Rosabelle’s reflection makes it clear that being able to appreciate beauty is a luxury afforded to those with enough food, warmth, and safety. With this juxtaposition, Mafi highlights the idea of a hierarchy of needs, in which a person’s basic needs must be met in order for them to engage with aesthetics and other forms of beauty. Rosabelle has lived in “the pit” with other sanctioned people, struggling to survive, and has learned from a young age that the world is harsh, cruel, and dark. Rosa and Clara originally came from a position of privilege, but their father was a traitor, and they were punished with poverty in his stead. Their rations are never enough, and Clara never has the medicine she needs. This is the Reestablishment’s way of deterring rebellion. The motif of rich versus poor is one of the ways in which Redefining Survival as Resistance is explored in the novel, through Rosa’s strength and will to survive despite her circumstances.

Candy

Candy, particularly gummy bears and a chocolate bar, serves as a deeply personal symbol of love and hope to both protagonists. For James, candy becomes associated with memories of Rosa, because he met her just after consuming a packet of gummy bears. After the incident, in which she attempts to kill him, he reflects, “I realize then that I’ll never be able to look at gummy bears without remembering Rosabelle” (156). The taste and texture of the candy become inseparable from his memories and feelings for her.

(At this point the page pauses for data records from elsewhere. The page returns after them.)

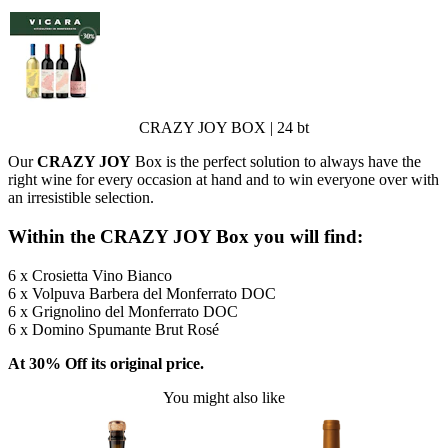
CRAZY JOY BOX | 24 bt
Our
CRAZY JOY
Box is the perfect solution to always have the
right wine for every occasion at hand and to win everyone over with
an irresistible selection.
Within the CRAZY JOY Box you will find:
6 x Crosietta Vino Bianco
6 x Volpuva Barbera del Monferrato DOC
6 x Grignolino del Monferrato DOC
6 x Domino Spumante Brut Rosé
At 30% Off its original price.
You might also like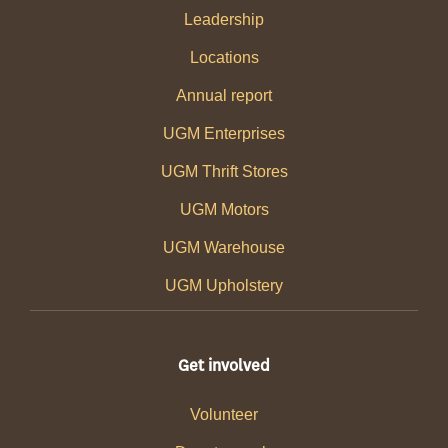
Leadership
Locations
Annual report
UGM Enterprises
UGM Thrift Stores
UGM Motors
UGM Warehouse
UGM Upholstery
Get involved
Volunteer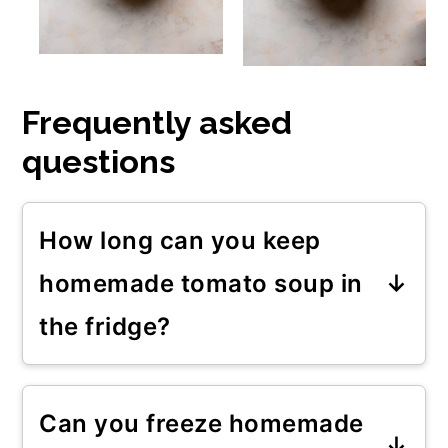
Frequently asked
questions
How long can you keep
homemade tomato soup in
the fridge?
You can store this homemade
tomato soup in the fridge for 3 to
Can you freeze homemade
4 days if stored in air-tight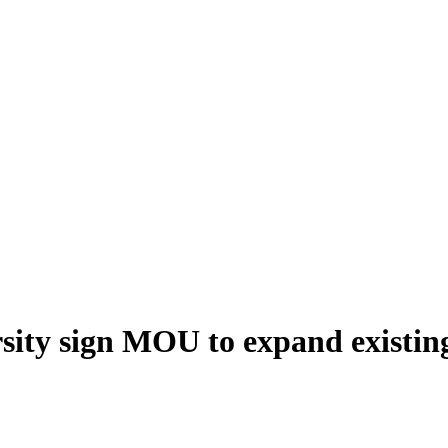
ity sign MOU to expand existing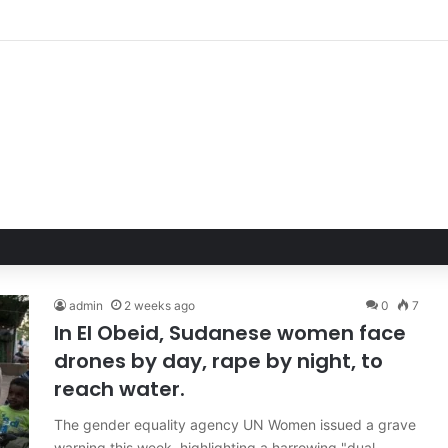
ble Hand of Trust: Why Confidence, Not Just Numbers, Drives Business 
admin
2 weeks ago
0
7
In El Obeid, Sudanese women face
drones by day, rape by night, to
reach water.
The gender equality agency UN Women issued a grave
warning this week, highlighting a harrowing "dual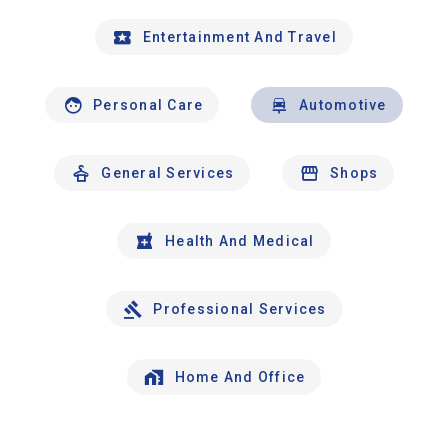
Entertainment And Travel
Personal Care
Automotive
General Services
Shops
Health And Medical
Professional Services
Home And Office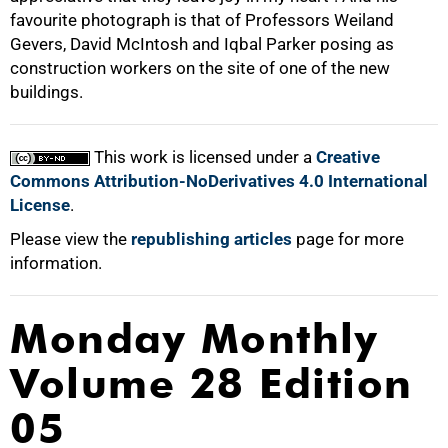
favourite photograph is that of Professors Weiland
Gevers, David McIntosh and Iqbal Parker posing as
construction workers on the site of one of the new
buildings.
This work is licensed under a
Creative
Commons Attribution-NoDerivatives 4.0 International
License
.
Please view the
republishing articles
page for more
information.
Monday Monthly
Volume 28 Edition
05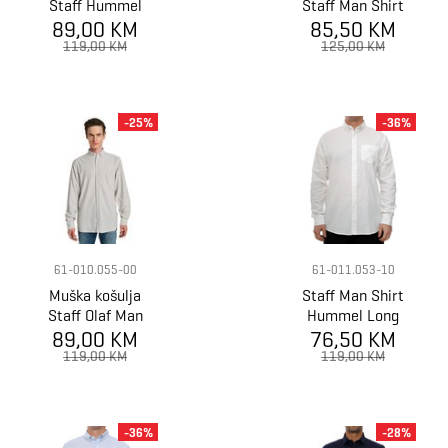
Staff Hummel
Staff Man Shirt
Man Linen Shirt
89,00 KM
85,50 KM
Lester Long
Longsleeve
Sleeve
119,00 KM
125,00 KM
-25%
-36%
61-010.055-00
61-011.053-10
Muška košulja
Staff Man Shirt
Staff Olaf Man
Hummel Long
89,00 KM
Shirt
76,50 KM
Sleeve
Longsleeve
119,00 KM
119,00 KM
-36%
-28%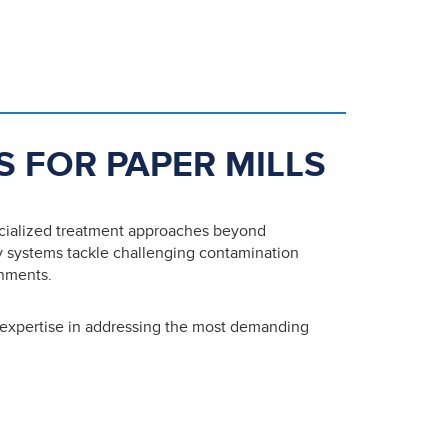
S FOR PAPER MILLS
ecialized treatment approaches beyond
 systems tackle challenging contamination
onments.
 expertise in addressing the most demanding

For Rosa, the chocolate bar she receives at the New Republic is such a rare and unbelievable privilege that she does not eat it. Instead, she saves it for her sister Clara, using it to remind herself that seeing her sister again is a real possibility. Despite everything Rosa has endured, she hopes that she might one day reunite with her sister and gift her a simple joy. Rosa does not express emotion often, so actions like this are some of the story’s major indicators of her concern and care. Because candy is also associated with childhood and innocence, it creates a direct and powerful contrast with the brutal and dark world that Rosa lives in.

The Glass Vial

The glass vial filled with black liquid symbolizes the weaponization of human beings, sacrifice, and the loss of bodily autonomy, contributing to the theme of the tension between safety and freedom. Given to Rosa by Leon, who is under Klaus’s control, the vial is supposed to contain the “earth” element, a gene-editing chemical designed to erase superhuman abilities from the New Republic population.


Rosa is instructed to drink the liquid and bury herself alive, a process that will cause her body to decompose, explode, and disperse the chemical throughout the New Republic. The mission, which requires Rosa to sacrifice her life, uses the human body as a delivery system, reducing Rosa to nothing more than a tool of destruction. Leon tells Rosa that she was sent to the New Republic to die, emphasizing how Klaus and the Reestablishment see her as nothing more than a tool or pawn.


The vial thus comes to symbolize the oppression and control that Rosa lives with. Rosa was promised “freedom” upon completing the mission and was never told that “freedom,” in this case, meant death. When the story ends, the vial is no longer in Rosa’s possession, and she is going to maximum security prison; her plan, however, is to find a way to drink it in the cradle and, hopefully, destroy Klaus in the process.